Apa yang di‑perpanjang?

Batas waktu penyampaian SPT Tahunan PPh Badan untuk tahun pajak 2025 diperpanjang hingga 31 Mei 2026.

Perpanjangan ini diberikan karena banyak wajib pajak badan membutuhkan waktu lebih untuk menyelesaikan laporan keuangan dan audit sebelum mengisi SPT.

Kaitan dengan sanksi

DJP saat ini sedang merumuskan landasan hukum agar relaksasi juga mencakup penghapusan sanksi administrasi atas keterlambatan pelaporan SPT Badan, asalkan dilaporkan dalam periode perpanjangan (30 April–31 Mei 2026).

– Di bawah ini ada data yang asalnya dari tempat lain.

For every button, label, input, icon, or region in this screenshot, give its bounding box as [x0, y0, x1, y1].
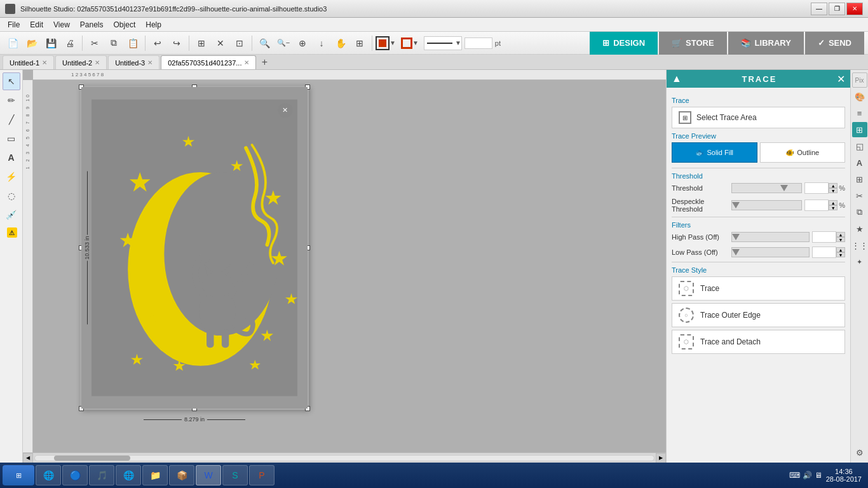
scroll-thumb-h[interactable]: [54, 456, 130, 461]
lines-icon[interactable]: ≡: [852, 105, 867, 121]
despeckle-down-arrow[interactable]: ▼: [829, 205, 837, 210]
tab-close-3[interactable]: ✕: [147, 59, 153, 66]
taskbar-pkg[interactable]: 📦: [169, 465, 194, 485]
trace-detach-button[interactable]: ⬡ Trace and Detach: [672, 330, 845, 354]
draw-tool[interactable]: ✏: [3, 92, 20, 109]
restore-button[interactable]: ❐: [829, 3, 845, 15]
copy-button[interactable]: ⧉: [105, 34, 123, 52]
horizontal-scrollbar[interactable]: ◀ ▶: [23, 452, 666, 463]
library-button[interactable]: 📚 LIBRARY: [728, 32, 804, 55]
highpass-track[interactable]: [731, 232, 810, 242]
taskbar-word[interactable]: W: [196, 465, 221, 485]
scroll-right-button[interactable]: ▶: [656, 453, 666, 463]
menu-panels[interactable]: Panels: [75, 19, 109, 30]
fill-color-selector[interactable]: ▼: [376, 36, 396, 50]
tab-close-2[interactable]: ✕: [95, 59, 100, 66]
menu-object[interactable]: Object: [109, 19, 141, 30]
panel-collapse-button[interactable]: ▲: [672, 73, 682, 85]
tab-untitled2[interactable]: Untitled-2 ✕: [55, 55, 107, 69]
star2-icon[interactable]: ✦: [852, 254, 867, 269]
open-button[interactable]: 📂: [23, 34, 41, 52]
scissor-icon[interactable]: ✂: [852, 188, 867, 203]
close-button[interactable]: ✕: [846, 3, 863, 15]
redo-button[interactable]: ↪: [168, 34, 186, 52]
dots-icon[interactable]: ⋮⋮: [852, 238, 867, 253]
undo-button[interactable]: ↩: [149, 34, 166, 52]
settings-icon[interactable]: ⚙: [852, 445, 867, 460]
copy2-icon[interactable]: ⧉: [852, 205, 867, 220]
zoom-fit-button[interactable]: ⊕: [294, 34, 311, 52]
panel-close-button[interactable]: ✕: [837, 73, 845, 85]
taskbar-ie2[interactable]: 🔵: [62, 465, 88, 485]
lowpass-thumb[interactable]: [732, 249, 740, 255]
store-button[interactable]: 🛒 STORE: [659, 32, 727, 55]
star-icon[interactable]: ★: [852, 221, 867, 236]
highpass-up-arrow[interactable]: ▲: [836, 232, 845, 237]
move-down-button[interactable]: ↓: [313, 34, 330, 52]
taskbar-explorer[interactable]: 📁: [142, 465, 168, 485]
print-button[interactable]: 🖨: [61, 34, 79, 52]
taskbar-powerpoint[interactable]: P: [249, 465, 275, 485]
knife-tool[interactable]: ⚡: [3, 168, 20, 186]
trace-outer-edge-button[interactable]: ○ Trace Outer Edge: [672, 303, 845, 327]
tab-close-4[interactable]: ✕: [244, 59, 249, 66]
eraser-tool[interactable]: ◌: [3, 187, 20, 205]
threshold-value-input[interactable]: 45.0: [804, 182, 829, 194]
solid-fill-button[interactable]: 🐟 Solid Fill: [672, 142, 757, 163]
threshold-down-arrow[interactable]: ▼: [829, 188, 837, 193]
stroke-dropdown-icon[interactable]: ▼: [412, 39, 419, 46]
paint-icon[interactable]: 🎨: [852, 89, 867, 104]
despeckle-value-input[interactable]: 0.0: [804, 200, 829, 211]
highpass-value-input[interactable]: 0.00: [812, 231, 836, 243]
scroll-left-button[interactable]: ◀: [23, 453, 33, 463]
tab-untitled3[interactable]: Untitled-3 ✕: [108, 55, 159, 69]
text-tool[interactable]: A: [3, 149, 20, 166]
delete-button[interactable]: ✕: [212, 34, 229, 52]
threshold-up-arrow[interactable]: ▲: [829, 183, 837, 188]
despeckle-track[interactable]: [731, 200, 802, 210]
tab-add-button[interactable]: +: [257, 55, 271, 69]
line-dropdown-icon[interactable]: ▼: [455, 39, 461, 46]
line-style-selector[interactable]: ▼: [424, 36, 462, 50]
texture-icon[interactable]: ⊞: [852, 122, 867, 137]
font-icon[interactable]: A: [852, 155, 867, 170]
bars-icon[interactable]: ⊞: [852, 172, 867, 187]
menu-file[interactable]: File: [3, 19, 25, 30]
menu-edit[interactable]: Edit: [25, 19, 48, 30]
lowpass-down-arrow[interactable]: ▼: [836, 252, 845, 257]
transform-button[interactable]: ⊞: [193, 34, 210, 52]
tab-untitled1[interactable]: Untitled-1 ✕: [3, 55, 54, 69]
minimize-button[interactable]: —: [811, 3, 827, 15]
pan-button[interactable]: ✋: [332, 34, 349, 52]
lowpass-track[interactable]: [731, 247, 810, 257]
paste-button[interactable]: 📋: [124, 34, 142, 52]
design-button[interactable]: ⊞ DESIGN: [590, 32, 658, 55]
send-button[interactable]: ✓ SEND: [805, 32, 864, 55]
zoom-in-button[interactable]: 🔍: [255, 34, 273, 52]
start-button[interactable]: ⊞: [3, 465, 34, 485]
select-trace-area-button[interactable]: ⊞ Select Trace Area: [672, 107, 845, 128]
lowpass-value-input[interactable]: 0.00: [812, 247, 836, 258]
trace-button[interactable]: ⬡ Trace: [672, 276, 845, 301]
tab-current-file[interactable]: 02fa5570351d401237... ✕: [161, 55, 256, 69]
taskbar-chrome[interactable]: 🌐: [116, 465, 141, 485]
taskbar-ie[interactable]: 🌐: [36, 465, 61, 485]
add-page-button[interactable]: ⊞: [351, 34, 369, 52]
highpass-thumb[interactable]: [732, 234, 740, 240]
zoom-out-button[interactable]: 🔍−: [275, 34, 292, 52]
tab-close-1[interactable]: ✕: [42, 59, 47, 66]
highpass-down-arrow[interactable]: ▼: [836, 237, 845, 242]
fill-dropdown-icon[interactable]: ▼: [390, 39, 396, 46]
eyedropper-tool[interactable]: 💉: [3, 206, 20, 224]
scroll-track-h[interactable]: [34, 455, 654, 461]
menu-help[interactable]: Help: [140, 19, 166, 30]
stroke-color-selector[interactable]: ▼: [401, 37, 419, 49]
save-button[interactable]: 💾: [42, 34, 60, 52]
despeckle-thumb[interactable]: [732, 202, 740, 208]
despeckle-up-arrow[interactable]: ▲: [829, 200, 837, 205]
line-tool[interactable]: ╱: [3, 111, 20, 128]
corner-icon[interactable]: ◱: [852, 139, 867, 154]
lowpass-up-arrow[interactable]: ▲: [836, 247, 845, 252]
stroke-width-input[interactable]: 0.000: [465, 37, 492, 49]
cut-button[interactable]: ✂: [86, 34, 104, 52]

Untuk saat ini, relaksasi sanksi keterlambatan sudah diterapkan lebih dulu untuk SPT Tahunan PPh Orang Pribadi, sementara aturan untuk Badan akan segera diatur dalam regulasi turunan.

Rekomendasi bagi WP Badan

Gunakan periode 1–31 Mei 2026 sebaik‑baiknya untuk menyelesaikan laporan keuangan dan mengisi SPT Tahunan PPh Badan lewat e‑filing atau aplikasi resmi DJP.

Pantau situs resmi DJP atau portal pajak untuk update resmi soal beleid sanksi bebas denda, karena regulasi bisa berubah sesuai terbitan Peraturan Menteri Keuangan atau Direktur Jenderal Pajak.